The accepted answer severely overcounts the actual action space because of the assumption that any piece can move a maximum of 7 squares in any direction from any square on the board. The calculation 8x8x(8x7+8+9) = 4672 is even much more than the most naive estimate of 64x63 = 4032.
The actual action space to specify any possible legal move is 1924. The difference is not negligible as this number is less than half of 4672. So, if using a dense final layer, this would save about 60% of the work for that layer.
Here is the Python script using chess
I wrote to confirm it:
import chess
# Each chess piece moves like either a queen or a knight from one square to another square.
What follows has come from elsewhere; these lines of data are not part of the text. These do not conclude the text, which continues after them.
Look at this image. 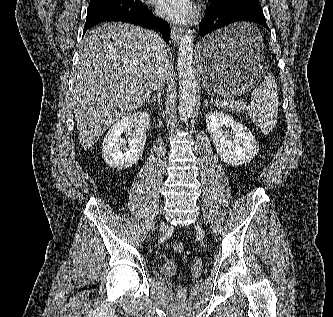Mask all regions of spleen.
I'll return each instance as SVG.
<instances>
[{
	"label": "spleen",
	"instance_id": "1",
	"mask_svg": "<svg viewBox=\"0 0 333 317\" xmlns=\"http://www.w3.org/2000/svg\"><path fill=\"white\" fill-rule=\"evenodd\" d=\"M254 30L252 37L256 39L259 31L256 27ZM251 97V105L245 110L261 132L269 134L277 122L279 109L278 91L272 74H266L262 83L252 91Z\"/></svg>",
	"mask_w": 333,
	"mask_h": 317
}]
</instances>
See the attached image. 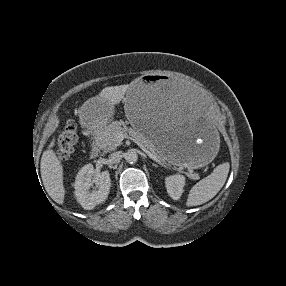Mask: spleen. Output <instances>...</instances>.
I'll list each match as a JSON object with an SVG mask.
<instances>
[{"label":"spleen","instance_id":"1","mask_svg":"<svg viewBox=\"0 0 286 286\" xmlns=\"http://www.w3.org/2000/svg\"><path fill=\"white\" fill-rule=\"evenodd\" d=\"M229 168L228 162L222 163L209 176L196 183L188 194L186 206H197L211 200L225 184Z\"/></svg>","mask_w":286,"mask_h":286}]
</instances>
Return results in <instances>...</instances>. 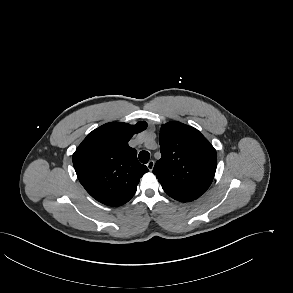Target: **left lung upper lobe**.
Masks as SVG:
<instances>
[{
    "instance_id": "1",
    "label": "left lung upper lobe",
    "mask_w": 293,
    "mask_h": 293,
    "mask_svg": "<svg viewBox=\"0 0 293 293\" xmlns=\"http://www.w3.org/2000/svg\"><path fill=\"white\" fill-rule=\"evenodd\" d=\"M159 142L162 157L153 173L164 191L181 202L200 197L216 172L214 147L197 129L173 121L161 126Z\"/></svg>"
}]
</instances>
# All possible moves except pawn promotions can be specified by the "from" square and the "to" square
# (even castling, ex. e1->g1, or e1->c1).
action_space = 0
b = chess.BaseBoard.empty()
for square in range(64):
# Place queen and see where it attacks
b.set_piece_at(square, chess.Piece.from_symbol('Q'))
q_moves = b.attacks(square)
# Place knight and see where it attacks
b.set_piece_at(square, chess.Piece.from_symbol('N'))
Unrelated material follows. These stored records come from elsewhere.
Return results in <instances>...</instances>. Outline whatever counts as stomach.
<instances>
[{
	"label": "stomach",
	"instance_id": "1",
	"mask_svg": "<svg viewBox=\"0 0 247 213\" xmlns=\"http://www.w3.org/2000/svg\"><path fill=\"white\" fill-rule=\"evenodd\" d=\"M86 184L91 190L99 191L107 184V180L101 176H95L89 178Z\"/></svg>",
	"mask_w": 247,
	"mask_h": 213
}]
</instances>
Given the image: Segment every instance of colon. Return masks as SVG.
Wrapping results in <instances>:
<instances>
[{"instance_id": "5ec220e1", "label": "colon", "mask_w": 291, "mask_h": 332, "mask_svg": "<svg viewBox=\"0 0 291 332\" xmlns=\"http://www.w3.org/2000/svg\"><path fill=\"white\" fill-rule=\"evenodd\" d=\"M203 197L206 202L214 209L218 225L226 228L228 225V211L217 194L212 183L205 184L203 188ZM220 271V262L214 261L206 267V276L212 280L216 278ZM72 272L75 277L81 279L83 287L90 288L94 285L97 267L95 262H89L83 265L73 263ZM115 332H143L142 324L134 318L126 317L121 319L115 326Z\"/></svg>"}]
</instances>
n_moves = b.attacks(square)
# Logical or to combine bitmaps (ex. 1100 | 0101 = 1101)
all_moves = q_moves | n_moves
# Convert bitmap to list of bools, so the sum
# is exactly the # possible moves from this square
action_space += sum(all_moves.tolist())
b.remove_piece_at(square)
# Count underpromotions manually:
# 8 forward promotions, 7 right-capture promotions, 7 left-capture promotions
# which can all promote to 4 pieces (but 1 is already counted above) for 2 colors
action_space += (8+7+7) * (4-1) * 2
print('actual action space:', action_space)
print('naive action space:', 64 * 63)
print('accepted answer\'s action space:', 8*8*(8*7 + 8 + 9))
# actual action space: 1924
# naive action space: 4032
# accepted answer's action space: 4672
Note: This assumes that the same output neuron will be used to represent for example the moves Ra7a8 and a8=Q, as well as the moves Re1g1 and O-O (by white). If this is not desirable, the action space that counts queen promotions and castling moves as distinct actions has size 1972. You can see this by changing (4-1)
to 4
in the final step that accounts for underpromotions, then adding 4 for the 2 castling directions by both colors.